Arıcan: Mankurtlaşma

‘Mankurtlaşma’ deyim ve sözcük olarak insanlık tarihinde köleci toplum sisteminden günümüze taşınmış bir kavram. Bireyin ve toplumun ‘bilinçsiz köle’ olarak  bir ‘efendi’ ya da  dışsal –içsel bir ‘egemen’ güç odağı tarafından insanı ve toplumu kendi amaç ve çıkarları için tepe tepe kullanımını içeriyor.

 

Bu kavram ve sözcük tarihsel ve toplumsal tarihimizde günümüzde  bizlere hiç yabancı değil ve etrafımızda, yaşanan olaylarda ne yazık ki örneği  çok. Günümüzde bireylerin ve toplumların mankurtlaştırılmasında kullanılan yöntemler ve araçlar ve teknikler çok yönlü ve sürekli geliştirilip, zenginleştiriliyor.

 

Örneğin: alkol ve uyuşturucu  bağımlılığı; özellikle medya aracılığıyla ilgili ananelerine ters düşen durumları vatandaşlarına yansıtarak ve bir süre sonra vatandaşların kendi örf, adetlerine ters düşen bu yeni durumları kendi kültürel değerlerinden uzak davranışlarda bulunmasını sağlayarak; diline yabancılaştırıp, hangi dilde konuşulması ve düşünmesi arzulanıyor ise yabancı dili ya da dillerin kullanımını özendirerek; Kültürel bozulma ile birlikte edebiyat, sinema, televizyon, gazete ve dergilerde cinsel açlık duygusu yaratılıp birey ve toplumun ilgi ve odak noktasının cinsellikte yoğunlaştırıp, evlilik  ve aile sistemi basitleştirilerek farklı cinsel arayışlara sebebiyet veren ;ideolojik-politik ve felsefi kuram ve kavramların içini boşaltıp, anlamsızlaştırarak; akıl ve bilimden, rasyonaliteden uzaklaştırıp, manevi dünya ve dinler, inançlarla ilgili ,  ayrılık ve inançsızlığı besleyen suni ortamlar ve tartışmalar yaratarak: birey ve toplumu yapay  gündemler yaratıp, yanlış bilgilendirip ya da dezenformasyonla algısal oyunlarla  objektif ve doğru düşünme ve karar süreçlerini yok ederek yaşam biçimlerine ve kültürlerine; tarihlerine yabancılaştırıp; vizyonsuz ve ütopyasız, birey veya toplumun geleceğine yönelik olumlu hayaller kurmasını, bu hayalleri için çabalamasını engelleyerek; bireyleri yalnızlığı itip, psikolojik sıkıntılar içerisinde uyuşturucu ve depresan ilaçlarla yaşayan hastalıklı, yetişmiş insan gücünün donuklaştırılmasına, üretimden ve milli sorunlar hakkında düşünmekten uzak kalması gibi sayısız  köleleştirici amaç ve yöntemin ürünüdür.

 

Böylece ortaya ülkesine ve toplumuna, insanlık adına ne varsa  yabancılaştırılmış, bilinci gasp edilmiş köle yani mankurt  insan tipi çıkıyor.
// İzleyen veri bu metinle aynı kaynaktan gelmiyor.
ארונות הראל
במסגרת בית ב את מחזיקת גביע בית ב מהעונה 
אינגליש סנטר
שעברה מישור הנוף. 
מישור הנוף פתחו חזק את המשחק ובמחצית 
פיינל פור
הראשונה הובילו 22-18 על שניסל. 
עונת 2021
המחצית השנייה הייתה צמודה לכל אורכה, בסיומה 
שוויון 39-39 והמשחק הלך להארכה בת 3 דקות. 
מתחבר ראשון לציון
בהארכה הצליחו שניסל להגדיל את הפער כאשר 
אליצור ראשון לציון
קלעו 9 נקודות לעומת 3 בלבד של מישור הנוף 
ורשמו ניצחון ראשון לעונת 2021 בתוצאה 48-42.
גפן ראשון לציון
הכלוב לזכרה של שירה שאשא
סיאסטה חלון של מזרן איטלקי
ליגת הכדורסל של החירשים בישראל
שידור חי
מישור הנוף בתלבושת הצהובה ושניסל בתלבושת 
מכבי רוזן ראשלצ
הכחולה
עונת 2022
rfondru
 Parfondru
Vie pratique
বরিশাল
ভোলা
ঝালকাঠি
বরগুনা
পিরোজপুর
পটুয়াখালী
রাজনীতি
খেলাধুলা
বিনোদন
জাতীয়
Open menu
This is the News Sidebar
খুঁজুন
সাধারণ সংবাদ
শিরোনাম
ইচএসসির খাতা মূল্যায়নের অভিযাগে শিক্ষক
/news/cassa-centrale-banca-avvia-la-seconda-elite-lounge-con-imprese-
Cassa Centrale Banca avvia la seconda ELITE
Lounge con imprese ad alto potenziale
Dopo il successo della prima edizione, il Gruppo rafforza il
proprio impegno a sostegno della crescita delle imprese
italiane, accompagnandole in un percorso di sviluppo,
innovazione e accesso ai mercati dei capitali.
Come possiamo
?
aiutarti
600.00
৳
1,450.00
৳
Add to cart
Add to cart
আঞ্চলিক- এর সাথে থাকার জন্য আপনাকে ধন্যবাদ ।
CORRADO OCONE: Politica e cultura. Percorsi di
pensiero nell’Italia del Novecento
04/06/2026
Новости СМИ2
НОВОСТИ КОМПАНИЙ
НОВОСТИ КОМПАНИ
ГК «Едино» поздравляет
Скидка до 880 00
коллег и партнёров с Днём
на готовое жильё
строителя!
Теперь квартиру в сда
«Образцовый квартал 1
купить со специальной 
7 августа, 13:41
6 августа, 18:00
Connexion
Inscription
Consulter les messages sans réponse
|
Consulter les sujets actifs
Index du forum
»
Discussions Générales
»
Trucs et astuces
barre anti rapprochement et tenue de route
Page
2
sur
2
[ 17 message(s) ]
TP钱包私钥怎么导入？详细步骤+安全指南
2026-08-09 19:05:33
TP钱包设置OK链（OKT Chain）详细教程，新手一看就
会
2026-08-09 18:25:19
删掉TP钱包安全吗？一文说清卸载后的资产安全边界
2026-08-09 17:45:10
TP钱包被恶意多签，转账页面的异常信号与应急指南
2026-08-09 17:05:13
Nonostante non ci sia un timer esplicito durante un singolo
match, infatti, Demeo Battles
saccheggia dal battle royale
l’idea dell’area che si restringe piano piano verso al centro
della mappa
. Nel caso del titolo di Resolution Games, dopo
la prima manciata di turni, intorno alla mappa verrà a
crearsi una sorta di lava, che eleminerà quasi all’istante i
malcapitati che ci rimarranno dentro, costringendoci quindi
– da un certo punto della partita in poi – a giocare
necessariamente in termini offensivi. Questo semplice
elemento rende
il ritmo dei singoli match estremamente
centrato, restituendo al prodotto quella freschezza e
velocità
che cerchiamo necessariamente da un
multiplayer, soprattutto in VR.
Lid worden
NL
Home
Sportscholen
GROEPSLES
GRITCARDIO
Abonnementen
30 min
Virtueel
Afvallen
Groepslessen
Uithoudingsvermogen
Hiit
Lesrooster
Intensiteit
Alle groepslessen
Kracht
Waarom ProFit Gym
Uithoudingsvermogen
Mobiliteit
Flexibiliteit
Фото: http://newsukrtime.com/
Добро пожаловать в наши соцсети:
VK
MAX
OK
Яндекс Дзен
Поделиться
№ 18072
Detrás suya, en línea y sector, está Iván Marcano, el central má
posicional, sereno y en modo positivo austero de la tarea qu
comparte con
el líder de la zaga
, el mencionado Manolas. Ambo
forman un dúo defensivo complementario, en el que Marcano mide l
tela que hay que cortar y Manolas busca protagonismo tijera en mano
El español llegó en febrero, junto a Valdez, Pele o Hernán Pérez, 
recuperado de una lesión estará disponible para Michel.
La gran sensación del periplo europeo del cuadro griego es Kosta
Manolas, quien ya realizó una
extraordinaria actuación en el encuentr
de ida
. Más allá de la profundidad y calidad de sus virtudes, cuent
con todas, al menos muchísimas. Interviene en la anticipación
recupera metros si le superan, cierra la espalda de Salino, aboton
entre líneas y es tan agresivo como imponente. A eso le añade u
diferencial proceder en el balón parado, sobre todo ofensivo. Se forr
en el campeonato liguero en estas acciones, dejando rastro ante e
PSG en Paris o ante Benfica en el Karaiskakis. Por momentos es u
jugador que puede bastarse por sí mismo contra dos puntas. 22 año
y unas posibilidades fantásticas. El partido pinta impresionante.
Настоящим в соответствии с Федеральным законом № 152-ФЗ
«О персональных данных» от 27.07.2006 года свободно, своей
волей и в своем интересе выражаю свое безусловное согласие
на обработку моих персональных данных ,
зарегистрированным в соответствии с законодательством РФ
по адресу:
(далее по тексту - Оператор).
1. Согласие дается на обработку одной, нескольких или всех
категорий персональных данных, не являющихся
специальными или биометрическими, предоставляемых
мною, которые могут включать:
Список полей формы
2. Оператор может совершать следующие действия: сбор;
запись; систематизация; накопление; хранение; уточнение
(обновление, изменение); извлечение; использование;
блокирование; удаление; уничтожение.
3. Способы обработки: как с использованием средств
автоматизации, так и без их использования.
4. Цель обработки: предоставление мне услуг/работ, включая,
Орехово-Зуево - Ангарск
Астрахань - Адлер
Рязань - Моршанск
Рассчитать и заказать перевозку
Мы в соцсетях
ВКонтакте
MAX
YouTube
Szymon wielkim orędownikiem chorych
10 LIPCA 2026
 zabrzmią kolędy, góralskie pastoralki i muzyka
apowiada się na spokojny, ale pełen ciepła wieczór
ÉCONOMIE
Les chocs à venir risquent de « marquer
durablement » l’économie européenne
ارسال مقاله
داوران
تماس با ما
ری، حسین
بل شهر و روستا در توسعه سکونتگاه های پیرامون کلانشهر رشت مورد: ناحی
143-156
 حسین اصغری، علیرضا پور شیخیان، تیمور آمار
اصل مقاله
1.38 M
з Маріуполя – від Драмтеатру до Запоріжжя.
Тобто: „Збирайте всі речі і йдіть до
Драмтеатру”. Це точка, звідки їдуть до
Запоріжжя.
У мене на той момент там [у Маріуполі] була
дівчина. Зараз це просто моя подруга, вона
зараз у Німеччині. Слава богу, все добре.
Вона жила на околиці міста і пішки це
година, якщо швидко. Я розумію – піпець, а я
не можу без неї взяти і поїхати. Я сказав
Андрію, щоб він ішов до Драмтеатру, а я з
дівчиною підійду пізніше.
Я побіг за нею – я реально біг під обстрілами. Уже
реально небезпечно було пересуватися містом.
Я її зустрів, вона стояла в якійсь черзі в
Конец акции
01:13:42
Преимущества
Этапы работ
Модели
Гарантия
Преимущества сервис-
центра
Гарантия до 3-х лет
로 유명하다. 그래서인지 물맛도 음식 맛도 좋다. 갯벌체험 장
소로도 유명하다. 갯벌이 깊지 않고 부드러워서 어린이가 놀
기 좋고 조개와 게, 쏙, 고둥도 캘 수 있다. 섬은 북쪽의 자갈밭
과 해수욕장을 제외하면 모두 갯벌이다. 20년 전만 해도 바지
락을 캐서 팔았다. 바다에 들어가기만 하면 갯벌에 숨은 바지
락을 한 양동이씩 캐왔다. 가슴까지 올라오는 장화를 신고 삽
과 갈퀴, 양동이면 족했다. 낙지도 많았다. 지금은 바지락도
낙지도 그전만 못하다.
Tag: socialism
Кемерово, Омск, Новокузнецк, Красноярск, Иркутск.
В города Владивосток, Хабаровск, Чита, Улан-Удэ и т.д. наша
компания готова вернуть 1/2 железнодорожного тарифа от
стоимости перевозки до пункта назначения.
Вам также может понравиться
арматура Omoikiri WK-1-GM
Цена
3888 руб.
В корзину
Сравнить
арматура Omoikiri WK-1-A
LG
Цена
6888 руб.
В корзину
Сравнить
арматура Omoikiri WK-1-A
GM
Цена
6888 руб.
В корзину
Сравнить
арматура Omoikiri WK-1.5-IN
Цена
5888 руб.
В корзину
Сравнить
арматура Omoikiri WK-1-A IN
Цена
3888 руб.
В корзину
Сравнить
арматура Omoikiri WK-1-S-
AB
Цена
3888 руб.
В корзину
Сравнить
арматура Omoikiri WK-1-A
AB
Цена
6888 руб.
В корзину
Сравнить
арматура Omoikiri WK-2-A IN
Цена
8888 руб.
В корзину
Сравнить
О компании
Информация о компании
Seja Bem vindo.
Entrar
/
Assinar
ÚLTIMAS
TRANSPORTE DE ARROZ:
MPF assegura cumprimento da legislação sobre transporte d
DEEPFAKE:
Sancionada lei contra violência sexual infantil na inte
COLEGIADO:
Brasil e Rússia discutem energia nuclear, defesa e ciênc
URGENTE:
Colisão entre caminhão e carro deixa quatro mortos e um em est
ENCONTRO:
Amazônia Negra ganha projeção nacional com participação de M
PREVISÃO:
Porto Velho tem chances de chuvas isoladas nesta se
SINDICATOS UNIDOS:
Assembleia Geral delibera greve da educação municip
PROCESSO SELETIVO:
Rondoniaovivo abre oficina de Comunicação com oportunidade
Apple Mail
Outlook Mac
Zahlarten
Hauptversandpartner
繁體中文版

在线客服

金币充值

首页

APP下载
Amacınız ne ise, buyrun dilediğiniz gibi tepe tepe kullanın.!

 

Şimdi, İstanbul İstiklal Caddesi'nde 13 Kasım'da yaşanan 6 kişinin hayatını kaybettiği, 81 kişinin de yaralandığı terör saldırısının faili terörist Ahlam Albashır’la ilgili Emniyetin basınla paylaştığı  fotoğrafı gözünüzün önüne getirin:Karşınızda  ezik, korkmuş, ürkek ve şaşkın bir mankurt birey tiplemesi. Bir köle var.!

 

Bunların ortak özelliği vatanları yoktur! İnsanlıktan nasibini almamış birilerinin kuklası ve emir eridir. Kişisel menfaat ve para için yapmayacakları iş yoktur. Çünkü, köle olarak  şarj edilip, üzerinize salınmış artık  Efendileri için kullanışlı bir robottur. Ve bu robot, eylemiyle aranızdan 6 canınızı  vahşice kopartıp, 81 canınıza zarar vermiş Küresel Efendileri ile taşeronlarının ürettiği bir cani ve  bir katildir.